Bug fix version 0.12 (23 Dec 2001, credits to Francis Bell) assures that default filenames are guessed following the last dot (not the first) and fixes a buffer overflow issue with filenames longer than 253 characters.

New version 0.11 (9 Nov 2001) addresses some bugs reported by Don Verhagen in nostretch, noflip, lockstretch options. These are only relevant if you want to use these options, no changes in core have been made. Addendum (2001-07-28): version 0.09 fixes some bugs (scaling, buffer overflows, rotating, photometric interpretation) in version 0.08. There is no urgent need to upgrade if you are happy with your working copy. If version 0.09 does not produce the desired output try using version 0.08 (and please do not hesitate to report bugs in 0.09).
Addendum (2000-06-10): c42pdf can be optimally used where you produce the scans yourself or you can be sure they all come from one source. For blind conversion of whole repositories legacy documents use with caution (see limitations).

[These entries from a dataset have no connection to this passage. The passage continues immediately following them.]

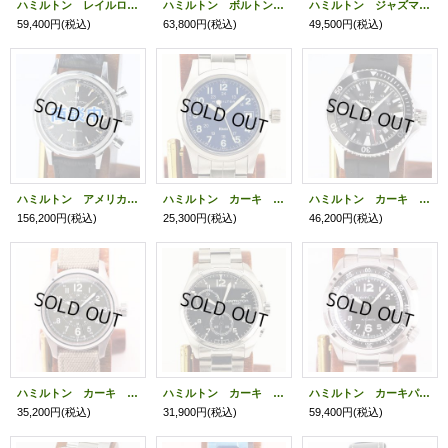
ハミルトン レイルロード Ｈ４０６１５０ 黒文字盤
ハミルトン ボルトンメカニカル Ｈ１３５１９０ 白文字盤
ハミルトン ジャズマスター ビューマチック Ｈ３２５６５１ 黒文字盤
59,400円
(税込)
63,800円
(税込)
49,500円
(税込)
ハミルトン アメリカンクラシック Ｈ３８４２９０ 黒文字盤 白インダイアル
ハミルトン カーキ Ｈ６４８１１０ 青文字盤
ハミルトン カーキ ネイビースキューバ Ｈ８２３３５０ 黒文字盤
156,200円
(税込)
25,300円
(税込)
46,200円
(税込)
ハミルトン カーキ フィールド Ｈ７０５９５０ カーキ文字盤
ハミルトン カーキ アビエーションクロノ Ｈ７６５１２０ 黒文字盤
ハミルトン カーキパイロット パイオニア Ｈ７６４５５０ ２つリューズ 黒文字盤
35,200円
(税込)
31,900円
(税込)
59,400円
(税込)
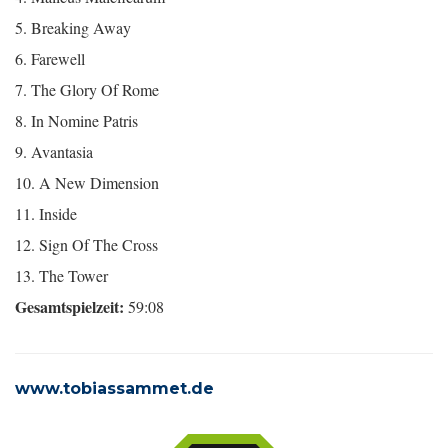
5. Breaking Away
6. Farewell
7. The Glory Of Rome
8. In Nomine Patris
9. Avantasia
10. A New Dimension
11. Inside
12. Sign Of The Cross
13. The Tower
Gesamtspielzeit:
59:08
www.tobiassammet.de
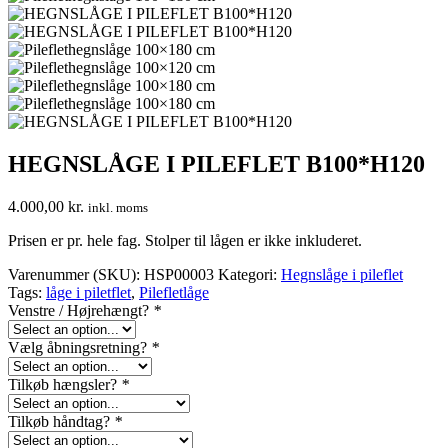
HEGNSLÅGE I PILEFLET B100*H120
4.000,00
kr.
inkl. moms
Prisen er pr. hele fag. Stolper til lågen er ikke inkluderet.
Varenummer (SKU):
HSP00003
Kategori:
Hegnslåge i pileflet
Tags:
låge i piletflet
,
Pilefletlåge
Venstre / Højrehængt?
*
Vælg åbningsretning?
*
Tilkøb hængsler?
*
Tilkøb håndtag?
*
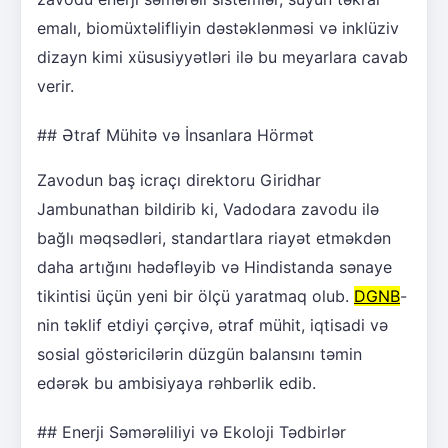
emalı, biomüxtəlifliyin dəstəklənməsi və inklüziv
dizayn kimi xüsusiyyətləri ilə bu meyarlara cavab
verir.
## Ətraf Mühitə və İnsanlara Hörmət
Zavodun baş icraçı direktoru Giridhar
Jambunathan bildirib ki, Vadodara zavodu ilə
bağlı məqsədləri, standartlara riayət etməkdən
daha artığını hədəfləyib və Hindistanda sənaye
tikintisi üçün yeni bir ölçü yaratmaq olub.
DGNB
-
nin təklif etdiyi çərçivə, ətraf mühit, iqtisadi və
sosial göstəricilərin düzgün balansını təmin
edərək bu ambisiyaya rəhbərlik edib.
## Enerji Səmərəliliyi və Ekoloji Tədbirlər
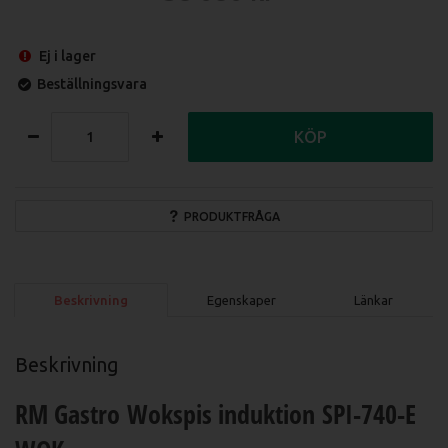
Ej i lager
Beställningsvara
KÖP
PRODUKTFRÅGA
Beskrivning
Egenskaper
Länkar
Beskrivning
RM Gastro Wokspis induktion SPI-740-E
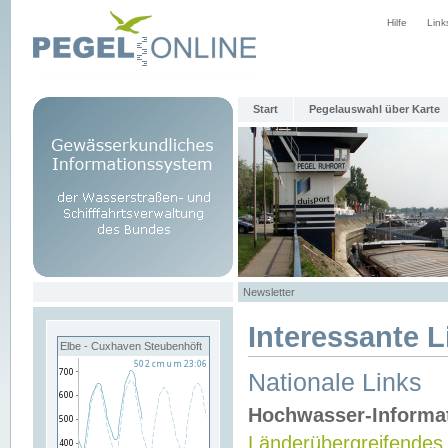
Hilfe
Link
Start
Pegelauswahl über Karte
Newsletter
Interessante L
Elbe - Cuxhaven Steubenhöft
Nationale Links
Hochwasser-Informa
Länderübergreifendes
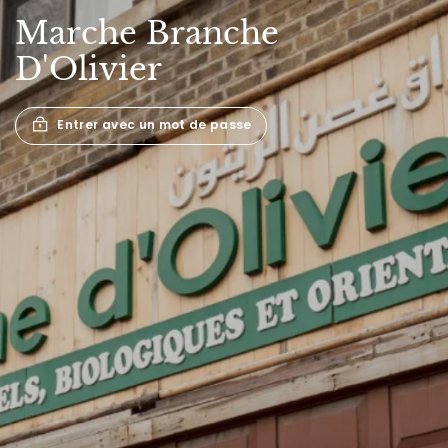
Marche
Branche
D'Olivier
Entrer avec un mot de passe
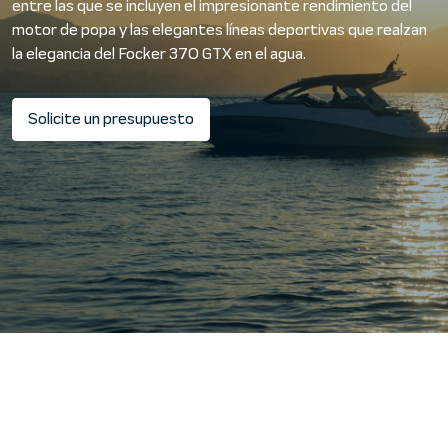
entre las que se incluyen el impresionante rendimiento del
motor de popa y las elegantes líneas deportivas que realzan
la elegancia del Focker 370 GTX en el agua.
Solicite un presupuesto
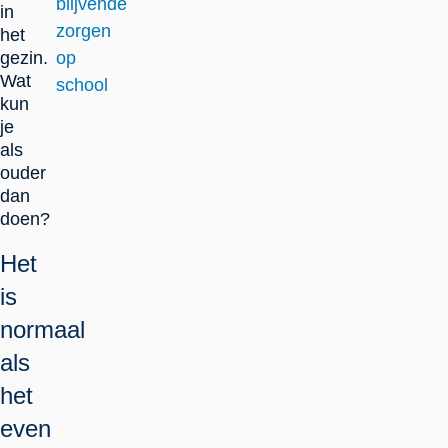
blijvende
in
zorgen
het
gezin.
op
Wat
school
kun
je
als
ouder
dan
doen?
Het
is
normaal
als
het
even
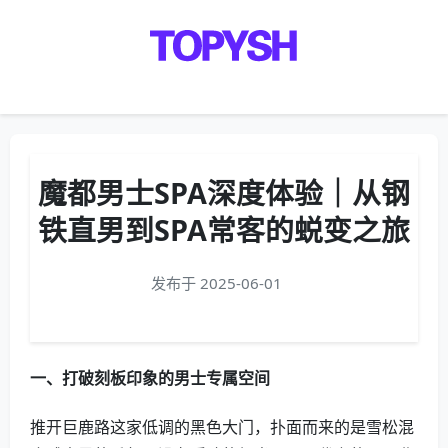
Menu
魔都男士SPA深度体验｜从钢
铁直男到SPA常客的蜕变之旅
发布于 2025-06-01
一、打破刻板印象的男士专属空间
推开巨鹿路这家低调的黑色大门，扑面而来的是雪松混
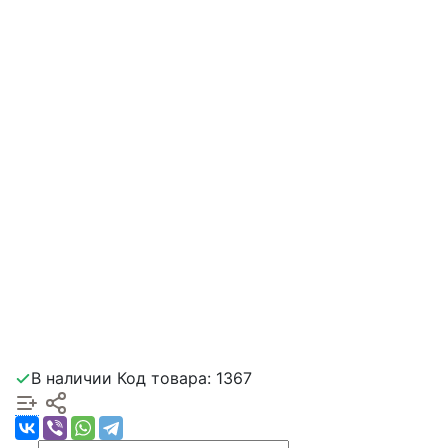
В наличии
Код товара: 1367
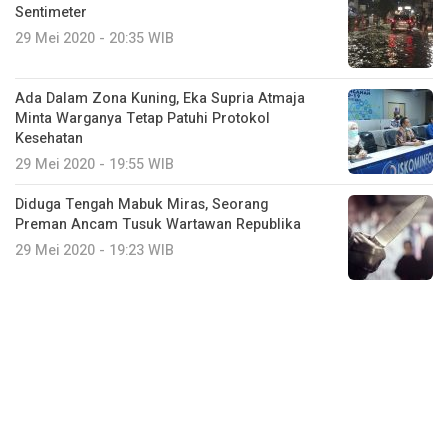
Sentimeter
29 Mei 2020 - 20:35 WIB
Ada Dalam Zona Kuning, Eka Supria Atmaja
Minta Warganya Tetap Patuhi Protokol
Kesehatan
29 Mei 2020 - 19:55 WIB
Diduga Tengah Mabuk Miras, Seorang
Preman Ancam Tusuk Wartawan Republika
29 Mei 2020 - 19:23 WIB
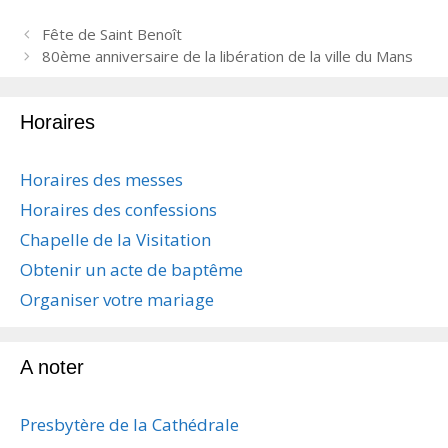
N
Fête de Saint Benoît
a
80ème anniversaire de la libération de la ville du Mans
v
i
Horaires
g
a
t
Horaires des messes
i
Horaires des confessions
o
n
Chapelle de la Visitation
d
Obtenir un acte de baptême
e
s
Organiser votre mariage
a
r
t
A noter
i
c
Presbytère de la Cathédrale
l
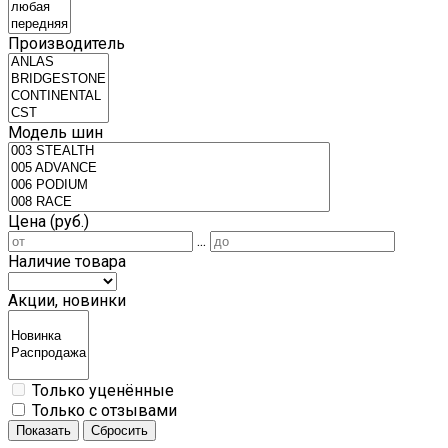
Производитель
Модель шин
Цена (руб.)
...
Наличие товара
Акции, новинки
Только уценённые
Только с отзывами
Показать
Сбросить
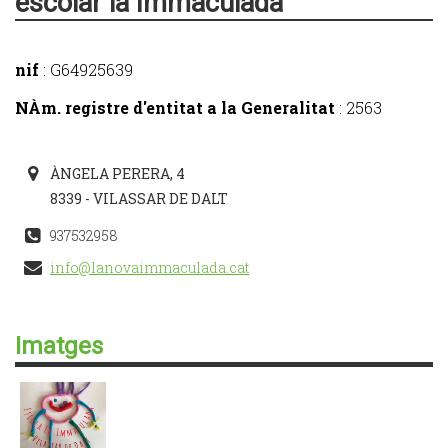
escolar la Immaculada
nif
: G64925639
NÀm. registre d'entitat a la Generalitat
: 2563
ÀNGELA PERERA, 4
8339 - VILASSAR DE DALT
937532958
info@lanovaimmaculada.cat
Imatges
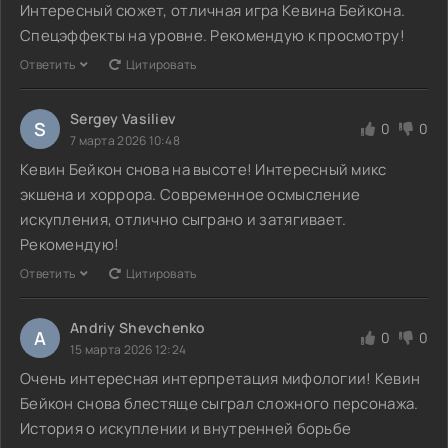
Интересный сюжет, отличная игра Кевина Бейкона.
Спецэффекты на уровне. Рекомендую к просмотру!
Ответить
Цитировать
Sergey Vasiliev
S
0
0
7 марта 2026 10:48
Кевин Бейкон снова на высоте! Интересный микс
экшена и хоррора. Современное осмысление
искупления, отлично сыграно и затягивает.
Рекомендую!
Ответить
Цитировать
Andriy Shevchenko
A
0
0
15 марта 2026 12:24
Очень интересная интерпретация мифологии! Кевин
Бейкон снова блестяще сыграл сложного персонажа.
История о искуплении и внутренней борьбе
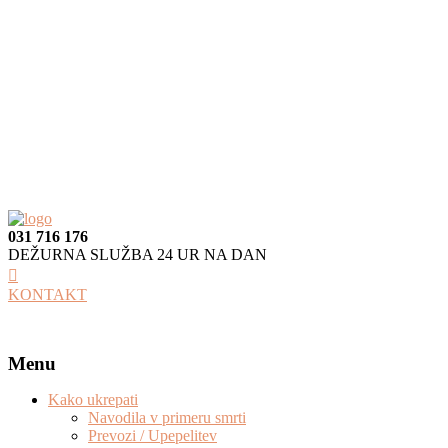
031 716 176
DEŽURNA SLUŽBA 24 UR NA DAN
KONTAKT
Menu
Kako ukrepati
Navodila v primeru smrti
Prevozi / Upepelitev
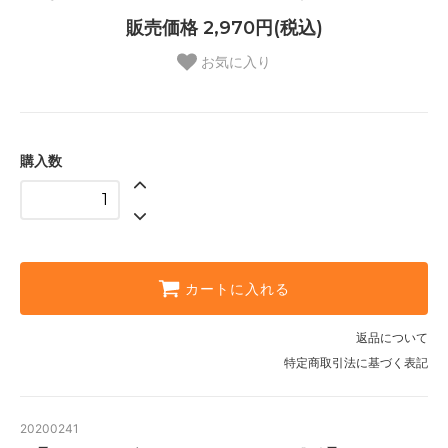
販売価格 2,970円(税込)
お気に入り
購入数
カートに入れる
返品について
特定商取引法に基づく表記
20200241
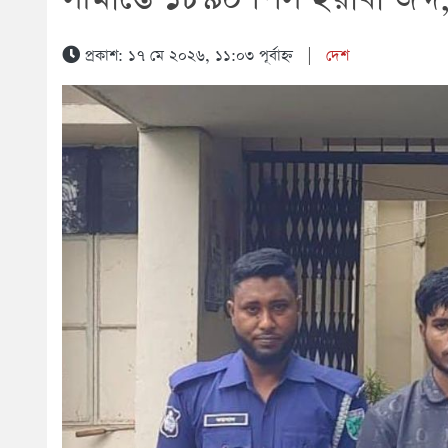
প্রকাশ: ১৭ মে ২০২৬, ১১:০৩ পূর্বাহ্ন
|
দেশ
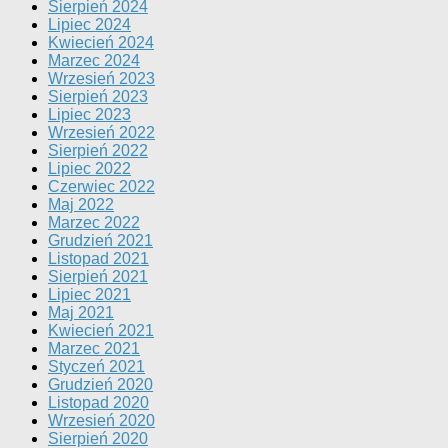
Sierpień 2024
Lipiec 2024
Kwiecień 2024
Marzec 2024
Wrzesień 2023
Sierpień 2023
Lipiec 2023
Wrzesień 2022
Sierpień 2022
Lipiec 2022
Czerwiec 2022
Maj 2022
Marzec 2022
Grudzień 2021
Listopad 2021
Sierpień 2021
Lipiec 2021
Maj 2021
Kwiecień 2021
Marzec 2021
Styczeń 2021
Grudzień 2020
Listopad 2020
Wrzesień 2020
Sierpień 2020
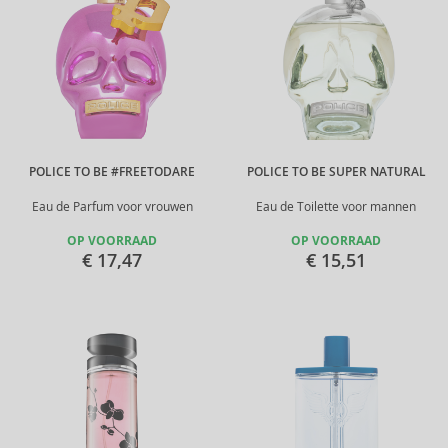
POLICE TO BE #FREETODARE
POLICE TO BE SUPER NATURAL
Eau de Parfum voor vrouwen
Eau de Toilette voor mannen
OP VOORRAAD
OP VOORRAAD
€ 17,47
€ 15,51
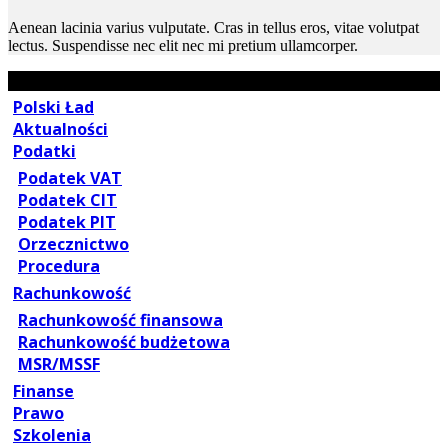
Aenean lacinia varius vulputate. Cras in tellus eros, vitae volutpat
lectus. Suspendisse nec elit nec mi pretium ullamcorper.
Polski Ład
Aktualności
Podatki
Podatek VAT
Podatek CIT
Podatek PIT
Orzecznictwo
Procedura
Rachunkowość
Rachunkowość finansowa
Rachunkowość budżetowa
MSR/MSSF
Finanse
Prawo
Szkolenia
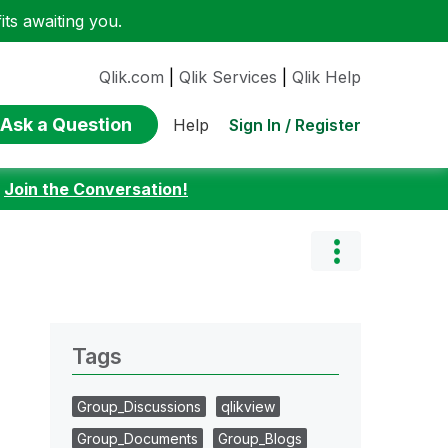
ts awaiting you.
Qlik.com
|
Qlik Services
|
Qlik Help
Ask a Question
Sign In / Register
Help
:
Join the Conversation!
Tags
Group_Discussions
qlikview
Group_Documents
Group_Blogs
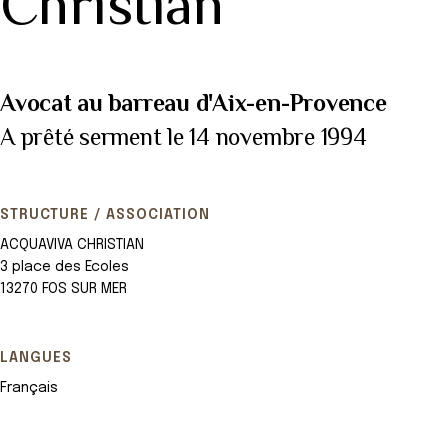
Christian
Avocat au barreau d'Aix-en-Provence
A prêté serment le 14 novembre 1994
STRUCTURE / ASSOCIATION
ACQUAVIVA CHRISTIAN
3 place des Ecoles
13270 FOS SUR MER
LANGUES
Français
Leaflet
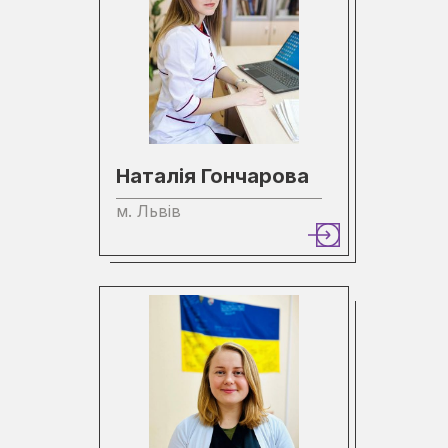
Наталія Гончарова
м. Львів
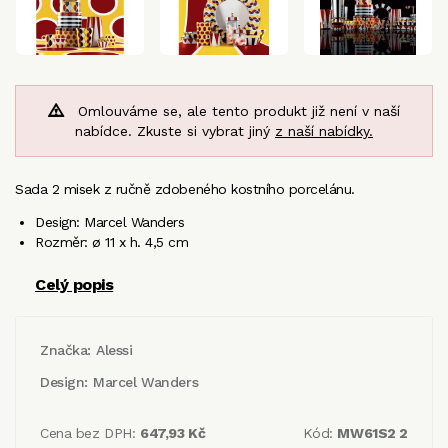
Omlouváme se, ale tento produkt již není v naší
nabídce. Zkuste si vybrat jiný
z naší nabídky.
Sada 2 misek z ručně zdobeného kostního porcelánu.
Design: Marcel Wanders
Rozměr: ø 11 x h. 4,5 cm
Celý popis
Značka:
Alessi
Design:
Marcel Wanders
Cena bez DPH:
647,93 Kč
Kód:
MW61S2 2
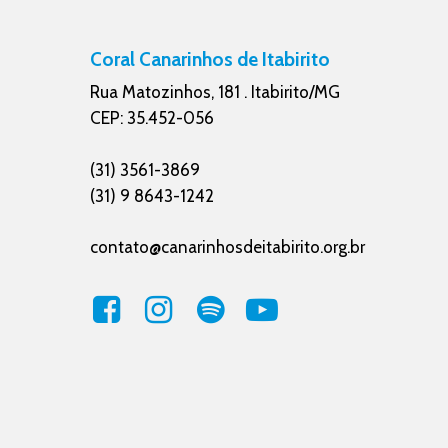
Coral Canarinhos de Itabirito
Rua Matozinhos, 181 . Itabirito/MG
CEP: 35.452-056
(31) 3561-3869
(31) 9 8643-1242
contato@canarinhosdeitabirito.org.br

Addendum (1999-05-27): convergent evolution is a common phenomenon for small niches :-). To pdfzone.com, a similar tiff2pdf had been submitted six days before c42pdf. As of today, I still claim c42pdf to be faster (due to less loading overhead for tinier binary?) and the source (library) is more open, but it would be unfair not to mention the competing fastio.com site for other options, file formats, OS etc.